A useful principle in business is not to throw good money after bad trying to salvage a mistake. Evergreen Solar has pulled its own plug, filing for bankruptcy. The company had been seen as a shining example of the new industry that would emerge to produce clean energy (although there is nothing clean about the production of solar panels), but it could not make it.

The company fired its employees and moved production to China. 800 “green jobs” gone—another blow to the planned economy the Obama Administration promises will restore prosperity. The company owes creditors about a half-billion dollars. It took benefits from Massachusetts that the state claims total $58 million.

The demand for solar panels has fallen as assorted governments have cut subsidies. They are required for most installations, unless you live off-the-grid in the hills of New Mexico.
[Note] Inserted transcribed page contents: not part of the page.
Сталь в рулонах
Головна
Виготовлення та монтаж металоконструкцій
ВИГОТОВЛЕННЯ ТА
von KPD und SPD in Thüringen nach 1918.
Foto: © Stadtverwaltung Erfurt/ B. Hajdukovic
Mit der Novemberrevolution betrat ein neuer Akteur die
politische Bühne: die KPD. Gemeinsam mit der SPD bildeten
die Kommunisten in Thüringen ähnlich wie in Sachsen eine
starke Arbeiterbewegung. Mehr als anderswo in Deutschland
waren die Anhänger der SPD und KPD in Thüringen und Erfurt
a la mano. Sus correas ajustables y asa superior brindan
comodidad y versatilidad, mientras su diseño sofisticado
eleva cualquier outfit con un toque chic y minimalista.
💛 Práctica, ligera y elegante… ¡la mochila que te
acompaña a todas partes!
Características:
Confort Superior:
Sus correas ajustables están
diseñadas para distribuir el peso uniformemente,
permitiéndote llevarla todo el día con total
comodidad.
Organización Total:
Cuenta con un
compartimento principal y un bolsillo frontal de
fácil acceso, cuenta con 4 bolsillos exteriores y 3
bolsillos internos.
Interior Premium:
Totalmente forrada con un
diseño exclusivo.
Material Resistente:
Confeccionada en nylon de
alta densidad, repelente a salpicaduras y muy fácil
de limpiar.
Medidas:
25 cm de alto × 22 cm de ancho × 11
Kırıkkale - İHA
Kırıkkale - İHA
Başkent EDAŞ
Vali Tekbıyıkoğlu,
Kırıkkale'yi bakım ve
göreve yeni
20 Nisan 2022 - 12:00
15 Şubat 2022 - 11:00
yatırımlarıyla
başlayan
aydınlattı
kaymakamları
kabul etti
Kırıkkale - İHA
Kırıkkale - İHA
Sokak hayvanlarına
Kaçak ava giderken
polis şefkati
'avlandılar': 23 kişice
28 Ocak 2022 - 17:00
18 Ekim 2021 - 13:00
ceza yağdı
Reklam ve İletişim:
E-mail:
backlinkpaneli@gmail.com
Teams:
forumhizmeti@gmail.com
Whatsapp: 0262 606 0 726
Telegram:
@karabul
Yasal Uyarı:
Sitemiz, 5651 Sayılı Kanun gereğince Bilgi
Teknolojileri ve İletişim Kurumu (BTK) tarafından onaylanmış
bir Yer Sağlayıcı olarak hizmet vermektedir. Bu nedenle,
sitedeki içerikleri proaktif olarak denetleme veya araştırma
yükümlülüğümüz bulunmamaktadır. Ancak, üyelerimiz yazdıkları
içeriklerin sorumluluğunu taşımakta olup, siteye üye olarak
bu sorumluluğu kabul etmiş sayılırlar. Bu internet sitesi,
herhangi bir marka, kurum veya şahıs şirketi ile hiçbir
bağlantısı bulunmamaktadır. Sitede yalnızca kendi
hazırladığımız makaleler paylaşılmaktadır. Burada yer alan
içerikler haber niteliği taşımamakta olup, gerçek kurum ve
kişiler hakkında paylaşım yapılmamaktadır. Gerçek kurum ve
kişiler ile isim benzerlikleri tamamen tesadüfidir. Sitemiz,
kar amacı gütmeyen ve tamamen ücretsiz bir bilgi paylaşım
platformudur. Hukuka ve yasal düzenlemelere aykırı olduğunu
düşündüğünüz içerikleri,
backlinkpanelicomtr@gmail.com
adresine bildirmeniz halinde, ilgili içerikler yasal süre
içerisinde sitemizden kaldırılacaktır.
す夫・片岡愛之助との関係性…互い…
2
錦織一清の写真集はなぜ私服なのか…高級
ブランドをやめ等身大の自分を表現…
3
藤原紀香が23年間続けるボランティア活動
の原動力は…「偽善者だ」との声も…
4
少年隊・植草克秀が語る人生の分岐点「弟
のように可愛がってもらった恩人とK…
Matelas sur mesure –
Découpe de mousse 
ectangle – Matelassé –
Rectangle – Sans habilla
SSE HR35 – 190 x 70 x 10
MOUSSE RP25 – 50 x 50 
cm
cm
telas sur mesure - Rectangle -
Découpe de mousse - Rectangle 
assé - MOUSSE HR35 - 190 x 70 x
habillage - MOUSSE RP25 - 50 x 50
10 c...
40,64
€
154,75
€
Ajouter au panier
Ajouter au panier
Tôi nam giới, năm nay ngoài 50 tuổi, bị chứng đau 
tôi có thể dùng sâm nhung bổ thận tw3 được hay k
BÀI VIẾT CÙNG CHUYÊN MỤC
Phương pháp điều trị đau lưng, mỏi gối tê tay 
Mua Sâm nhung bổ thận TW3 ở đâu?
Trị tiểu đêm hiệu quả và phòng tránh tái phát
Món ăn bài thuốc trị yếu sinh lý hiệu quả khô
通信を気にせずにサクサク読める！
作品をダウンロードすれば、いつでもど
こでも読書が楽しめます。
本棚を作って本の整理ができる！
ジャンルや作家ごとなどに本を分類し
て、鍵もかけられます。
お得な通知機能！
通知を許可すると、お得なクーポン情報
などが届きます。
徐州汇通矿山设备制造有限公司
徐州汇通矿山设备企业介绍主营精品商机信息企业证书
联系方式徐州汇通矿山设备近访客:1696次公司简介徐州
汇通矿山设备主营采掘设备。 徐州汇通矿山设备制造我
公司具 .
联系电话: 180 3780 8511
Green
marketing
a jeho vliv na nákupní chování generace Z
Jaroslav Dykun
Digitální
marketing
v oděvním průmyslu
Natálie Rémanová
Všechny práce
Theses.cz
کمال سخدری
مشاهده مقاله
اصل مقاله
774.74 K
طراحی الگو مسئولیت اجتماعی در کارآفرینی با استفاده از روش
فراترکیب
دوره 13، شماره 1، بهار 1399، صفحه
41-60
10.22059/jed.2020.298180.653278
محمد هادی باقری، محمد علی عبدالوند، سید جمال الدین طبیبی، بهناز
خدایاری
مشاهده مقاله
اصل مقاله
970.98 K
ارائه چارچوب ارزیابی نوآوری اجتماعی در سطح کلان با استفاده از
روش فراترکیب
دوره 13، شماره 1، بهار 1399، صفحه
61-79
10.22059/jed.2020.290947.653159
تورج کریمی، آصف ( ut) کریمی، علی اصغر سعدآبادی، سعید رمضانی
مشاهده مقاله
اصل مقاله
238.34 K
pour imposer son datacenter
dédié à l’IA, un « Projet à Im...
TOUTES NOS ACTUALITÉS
In our book, The False Promise of Green Energy, my coauthors and I point out the horrible economics of most of the highly-touted “clean” energy sources. They collapse without on-going direct subsidies, as with Evergreen Solar, or indirect subsidies in the form of forced purchase of their output by electricity producers. Similar things are happening in Europe as the cash crunch is making governments back away from their state-imposed green energy boondoggles that run up prices, punish consumers, and drive away businesses.

Gloating accomplished, let me note that this is no different than all the other central planners and their schemes of economic progress based on corporate welfare. The conservative saint of the day, Governor Rick Perry from my state of Texas, has been involved in this foolishness like most other governors.

The scheme means taxing citizens and existing businesses to hand out gifts to newbies in the guise of “economic development.” One little bundle was given to Cabela’s, the big sporting goods store, so we might enjoy its presence in DFW. No doubt it otherwise would have bypassed this market of 6 million consumers. Some years ago, the good governor handed millions to WaMu so it might grace the state with its presence. Was there a shortage of banks in Texas? Did we need a major bad-loan operator to enter the state due to a mortgage shortage?

The Evergreen Solar fiasco is just one of many such bits of foolishness. When politicians plan economic development, “green” or not, we get what they force us to pay for.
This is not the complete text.